Imo we have to represent the larger market while still using the most up to date kit. Bit of a contradiction there I know but as the saying goes; You can please all the people some of the time, and some of the people all the time, but you cannot please all the people all the time.

I am open minded on this though and will bend to the greater majority - what do others think?
 
I vote both. Do the benchmarks on both a stock and OC'd system. It may a serious amount of time to do everything twice but it does point at both audiences.
 
Most reviews I've read always do a bunch of stock stuff, then a last page that's balls-to-the-wall. I'd be very disappointed to read a review that wasn't mainly run at stock speeds. But alternatively the "something for nothing" OC part of me always wants to see stuff at their limit.

VB
 
I guess it wouldn't hurt to run a 'balls to the wall' benchmark in future reviews, or maybe extend the overclocking section and run the full rig overclocked for a few benchies to appease the hard core?
 
name='w3bbo' said:
Was the 4870x2 done on an i7 rig tho? i7 offers much more more than a Q6600 at stock.

The thing is if folk read my reviews and hopefully make an informed decision upon them. Sure it would be nice to show the possibilities but where do you stop? I have a i7 965 on the way, have a WC setup this will hopefully run 4ghz 24/7 but this represents a miniscule section of the market when you consider alot of folk are still running P4's and AMD chips (no offence intended). I can fully appreciate what you're saying m8 and believe me it's frustrating as hell to run everything at stock with all this lush kit but you have to draw a line and stick to it.

Imo we have to represent the larger market while still using the most up to date kit. Bit of a contradiction there I know but as the saying goes; You can please all the people some of the time, and some of the people all the time, but you cannot please all the people all the time.

I am open minded on this though and will bend to the greater majority - what do others think?

I do agree to the large umm degree, and you're right that the I7 offers more than a C2Q. Also agree for anything up to this card then people aren't likely to have a 965 overclocked on water but if you're getting into the 4870X2's and GTX295's then the people these cards are aimed at are likely going to have components from the higher end overclocked and tuned to diminish as best they can any bottlenecks.

You are right that with this card and an I7 of any sort, you aint likely to run into bottlenecks apart from maybe Fallout 3, but every card seems to bottleneck on that even with an overclocked 965. I guess you've just gotta decide when it comes to the super heavyweights whether it's worth it to up the CPU a few hundred MHz.
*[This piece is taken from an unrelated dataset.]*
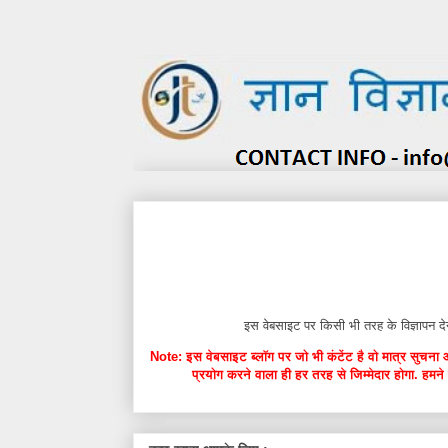
इस वेबसाइट पर किसी भी तरह के विज्ञाप
Note: इस वेबसाइट ब्लॉग पर जो भी कंटेंट है वो मात्र सुचना 
प्रयोग करने वाला ही हर तरह से जिम्मेदार होगा. हमने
While this would take them out of whack with other results from lower cards, as long as the two competing flagships were done the same, they would be comparable.

That said mate, it's obviously up to you and Jimbo how to best do your reviews. Either way I'll still enjoy reading them and seeing what you have to say about them. Numbers can still only tell ya so much anyway... The general feel of how they played and if they bottomed out anywhere is always much more informative.

:)
 
Great review as always Webbo - I think it's good to see some stock speeds but also the potential the card can have with it's balls to the wall.

Nice one. :)
 
name='w3bbo' said:
Maybe later drivers will increase the slim gap but I doubt it as what effects the 285 will also effect the 280 being they are essentially the same card with different clockspeeds (and of course the die shrink).

This is true.

I don't think the 280 drivers are done with yet tho tbh. 181 is a mid range-ish number, if u think 175 to 184. 184 will be the banker, b4 the next gpus come out.

Chances are the cd would have 180/179 drivers.
 
Must say I'm impressed with the frequency NVidia are releasing drivers (nightmare for us reviewers but meh).